So although people living with HIV will eventually move onto trea

So although people living with HIV will eventually move onto treatment, perhaps after 5 to even 10 years, this would mean starting treatment considerably earlier. Have you heard of TasP before? What do you think of TasP as a prevention http://www.selleckchem.com/products/crenolanib-cp-868596.html method? Can you imagine using this as a prevention method with a sexual partner who is HIV positive? How would you feel if a sexual partner suggested this as an HIV prevention method? Do you have any concerns about this as a prevention method?
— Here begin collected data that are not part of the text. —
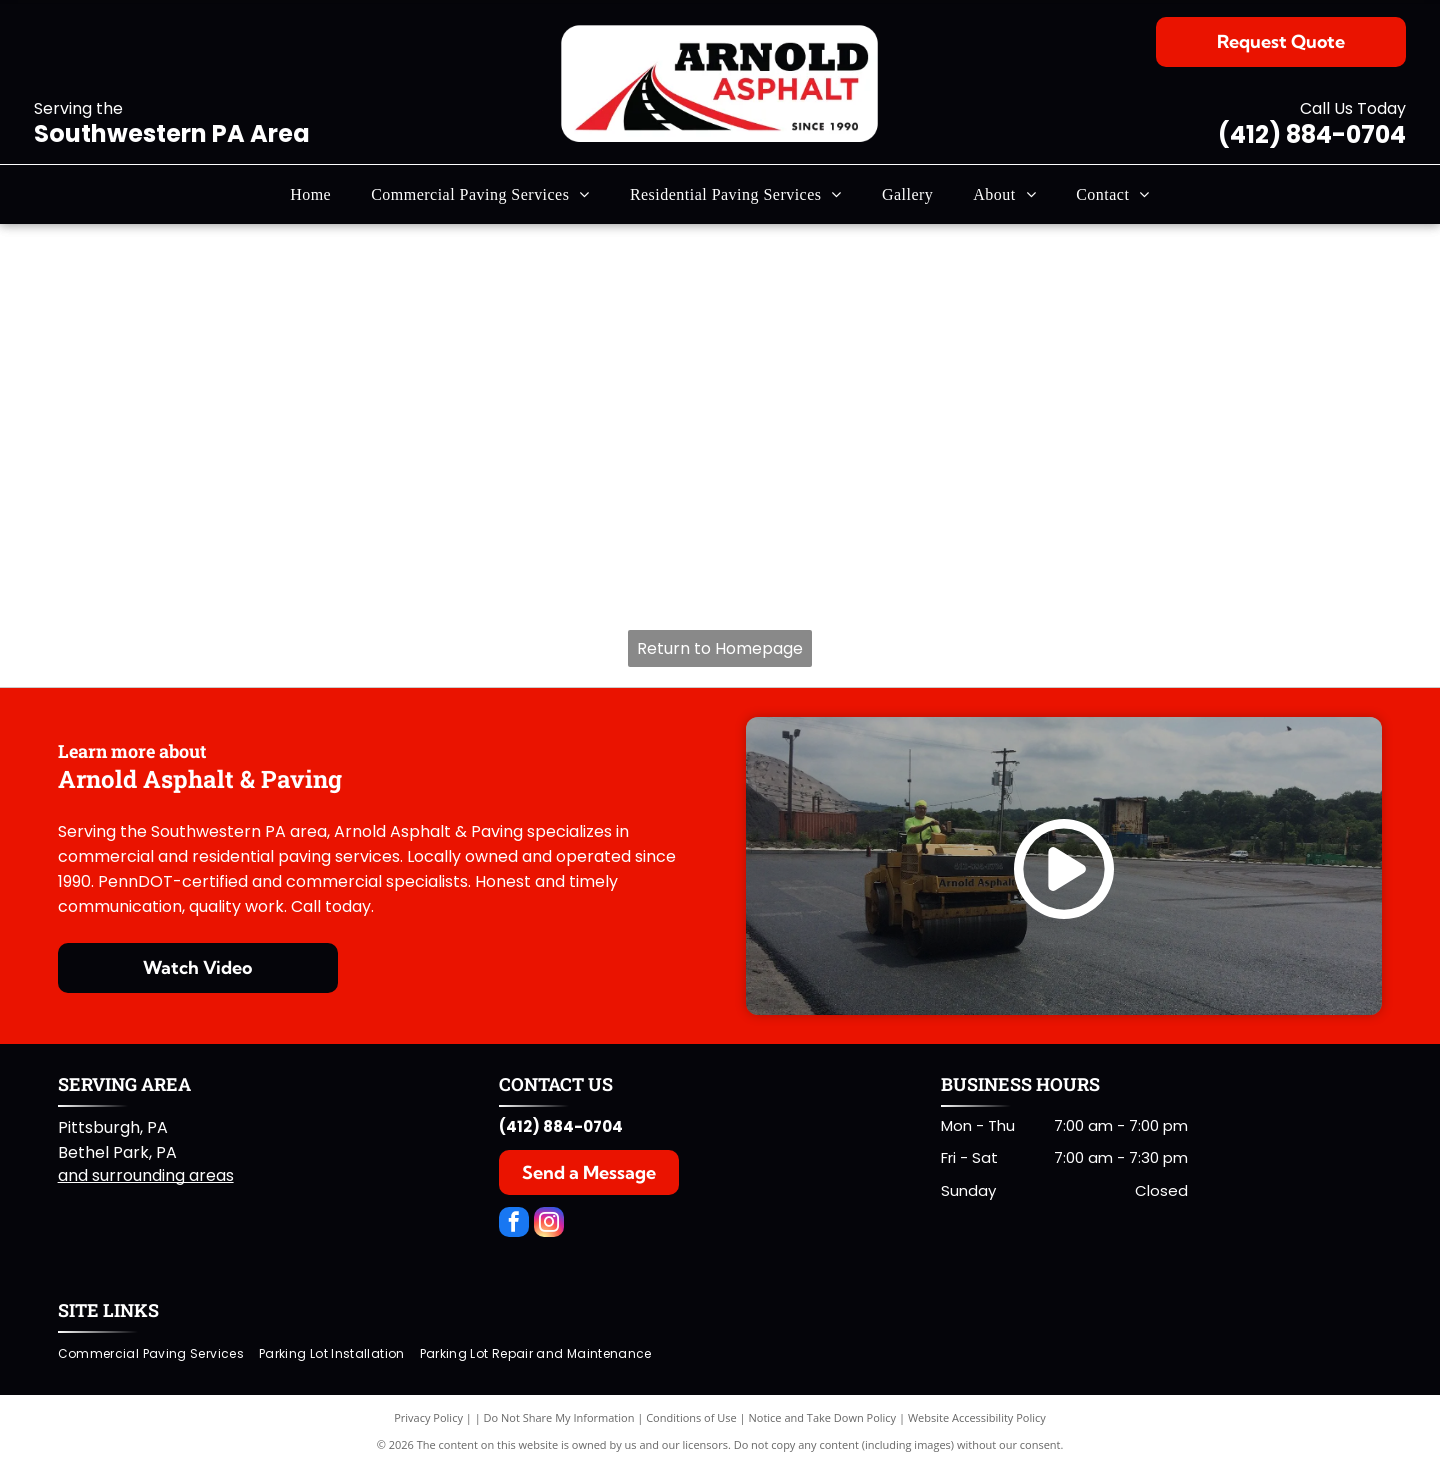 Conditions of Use (691, 1417)
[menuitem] (310, 194)
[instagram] (549, 1224)
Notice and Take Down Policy (823, 1417)
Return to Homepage (720, 648)
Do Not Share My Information (559, 1417)
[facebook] (514, 1224)
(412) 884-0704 (1312, 134)
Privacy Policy (428, 1417)
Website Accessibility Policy (977, 1417)
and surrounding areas (146, 1175) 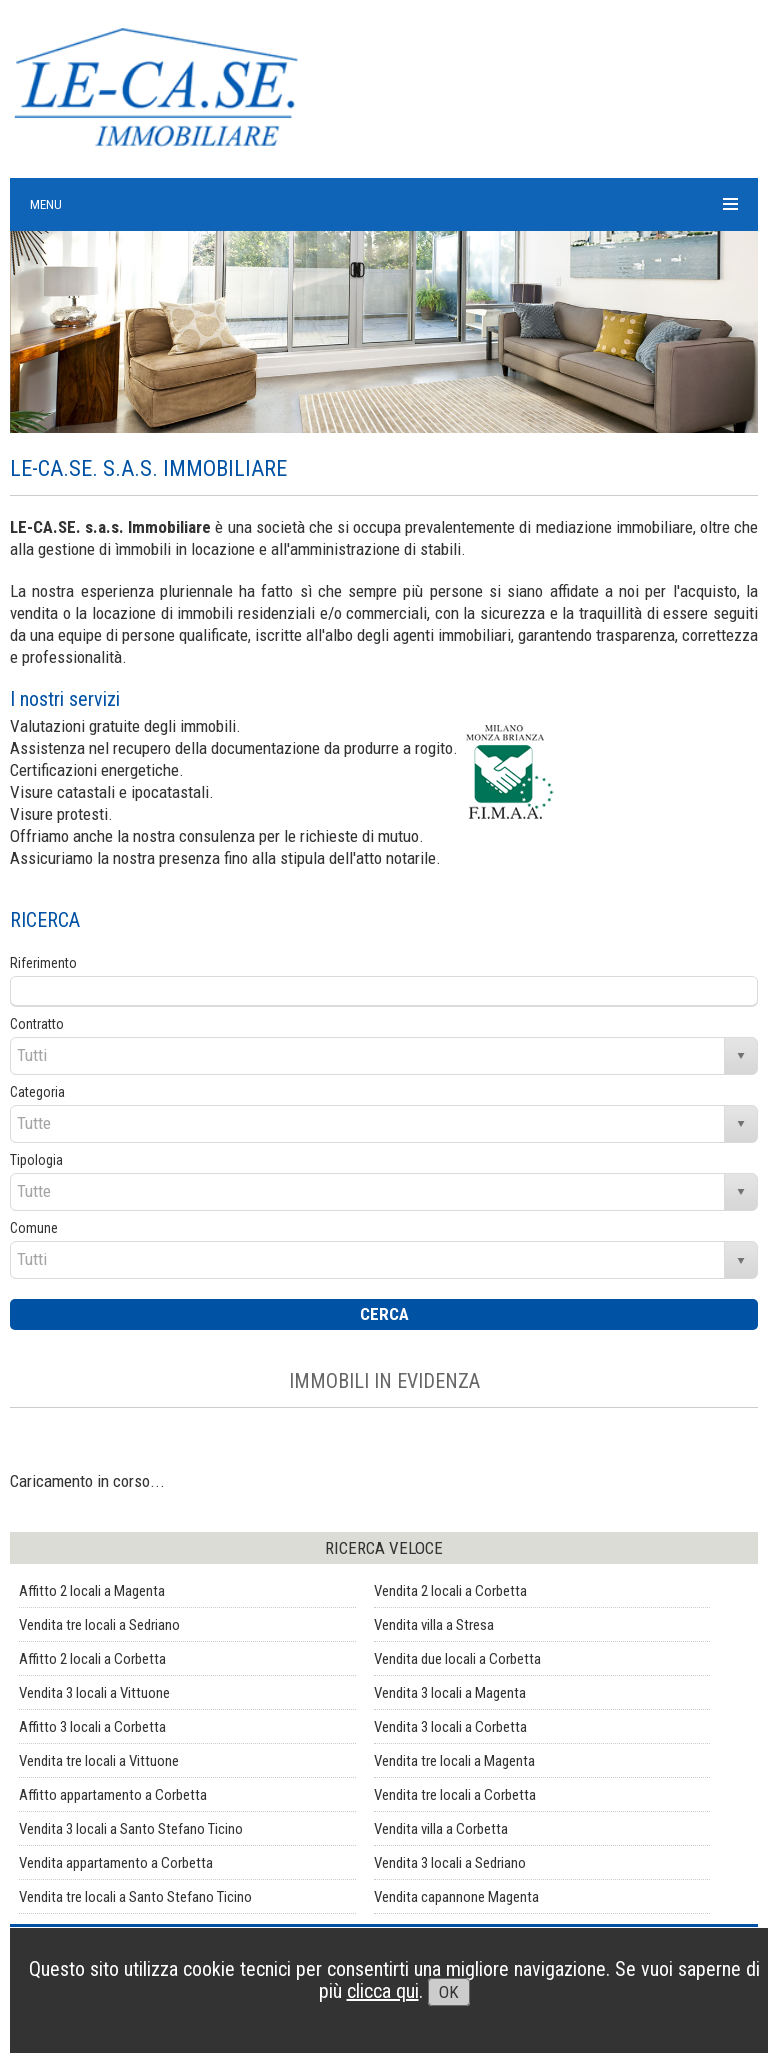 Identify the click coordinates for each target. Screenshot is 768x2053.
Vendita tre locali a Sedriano (99, 1625)
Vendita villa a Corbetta (441, 1829)
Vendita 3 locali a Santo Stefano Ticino (131, 1829)
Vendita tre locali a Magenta (454, 1761)
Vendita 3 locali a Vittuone (94, 1693)
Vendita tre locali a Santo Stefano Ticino (135, 1897)
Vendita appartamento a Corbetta (116, 1863)
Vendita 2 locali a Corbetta (450, 1591)
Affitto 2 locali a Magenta (92, 1591)
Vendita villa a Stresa (434, 1625)
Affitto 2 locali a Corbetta (92, 1659)
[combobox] (368, 1056)
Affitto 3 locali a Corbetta (92, 1727)
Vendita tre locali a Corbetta (455, 1795)
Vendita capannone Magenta (456, 1897)
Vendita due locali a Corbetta (457, 1659)
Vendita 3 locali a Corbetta (450, 1727)
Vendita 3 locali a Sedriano (450, 1863)
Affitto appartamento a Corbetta (113, 1795)
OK (449, 1992)
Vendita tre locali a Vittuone (99, 1761)
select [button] (741, 1056)
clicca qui (383, 1991)
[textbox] (384, 991)
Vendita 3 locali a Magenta (450, 1693) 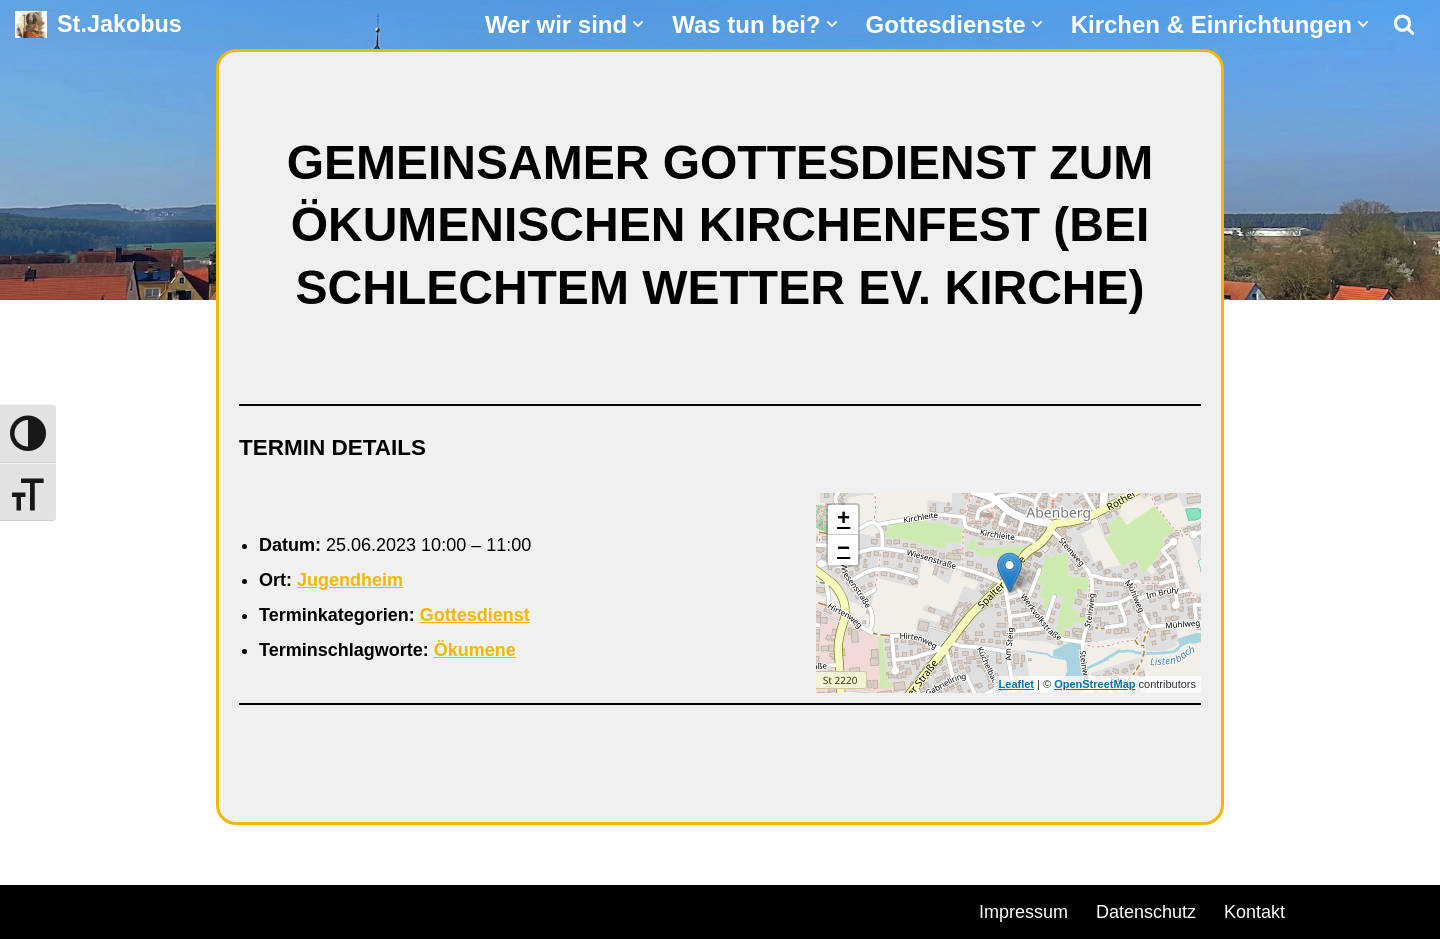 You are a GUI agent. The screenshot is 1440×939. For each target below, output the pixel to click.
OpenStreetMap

How do you think other people who are HIV negative

or untested might feel about using ARVs or HIV treatment as a prevention method? PrEP was explained to participants by drawing on but not limited to the use of a visual aid (figure 1). Basic explanations of PrEP were consistent across all FG and IDI discussions (box 2, section 4a). Subsequent and more detailed descriptions of PrEP varied depending on participant questions, which were encouraged and answered. This approach was taken to identify how PrEP should be described to potential candidates. Material did not

specify an exact efficacy rate due to the emerging clinical data, variability according to adherence, and to not overly complicate the explanation. Participants were informed that PrEP efficacy was dependent on levels of adherence, as demonstrated in a number of trials. FG participants were told that the iPrEx study reported approximately 73% protection if taken regularly (90% adherence), which was accurate at the time discussions were conducted.15 IDI participants were informed that efficacy could be up to or more than 90% if taken regularly, drawing on subsequent

sub-analyses of clinical findings.2 Participants were informed that other forms of risk reduction were recommended, such as condoms.16 Efficacy of condoms was described as less than 100%.17 18 Discussions explored a wide-range of PrEP scenarios, including non-condom use. Figure 1 Pre-exposure prophylaxis (PrEP) Visual Aid. ARVs, antiretrovirals. Written consent was provided by all participants at the start of the FGs and IDIs. All FGs and IDIs were digitally recorded and transcribed verbatim. Transcripts were anonymised and GSK-3 coded in NVivo V.10. Data were analysed thematically, drawing on anticipated as well as emergent themes.19–21 Rigour throughout the analysis was achieved through an iterative process of discussion and revision between coauthors.19 20 22 Results We identified five potential barriers to effective PrEP use: interpreting effectiveness; managing adherence; PrEP candidacy and low perceptions of HIV risk; concerns with other risks such as the criminalisation of HIV transmission and sexually transmitted infections (STIs); and moral barriers. We have identified extracts taken from FGs; otherwise, it can be assumed that the extract comes from an IDI participant. Interpreting effectiveness Understandings of PrEP effectiveness emerged as an important barrier to potential and effective use.